The U.S. Supreme Court outlined the requirements of attaining class action status in one of its decisions. A U.S. District Court judge denied a group of Applebee’s employees class action status based on an interpretation of the Supreme Court’s decision. Georgia business owners may benefit from knowing that the Second U.S. Circuit Court of Appeals recently ruled that the judged erred and that the wage and hour complaint could receive class action status in accordance with the Supreme Court’s decision.
The case was remanded back to the U.S. District Court to rule on the request for class action status based upon how the Second Circuit and six other U.S. Circuit Courts of Appeal interpret the applicable Supreme Court ruling. The lower court judge denied the status on the belief that each individual in the class would be required to calculate his or her own damages, which would mean that the damages for each member of the class were not the same. The number included in the class in this case could potentially be in the thousands in the United States alone.
The lawsuit was originally filed in New York against the owner of nearly 50 Applebee’s franchise locations in that state, alleging that they are owed back pay for unpaid wages mandated by the state. They also claim that some of the hours they worked were removed from their timecards. The owner of the New York locations also owns approximately 1,900 other franchise locations through the country and overseas.

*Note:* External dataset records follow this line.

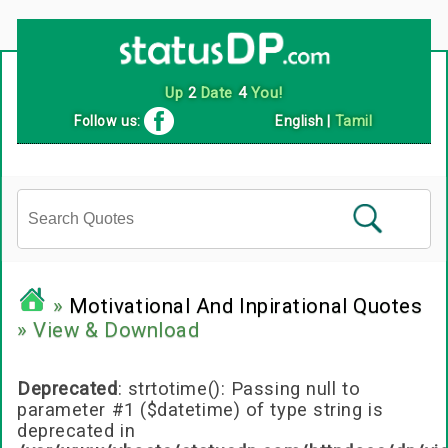
Follow us:
English
|
Tamil
»
Motivational And Inpirational Quotes
» View & Download
Deprecated
: strtotime(): Passing null to
parameter #1 ($datetime) of type string is
deprecated in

Federal and Georgia state laws set the provisions regarding the payment of non-exempt employees, typically employees who are paid by the hour and entitled to overtime pay. Businesses in the state must be sure that they are in compliance with these laws and keep detailed records, which could either prevent a wage and hour complaint or help in defending one. Recent court decisions may affect the course of litigation, and therefore, it is imperative to keep abreast of such decisions and how they affect the application of law throughout the court system.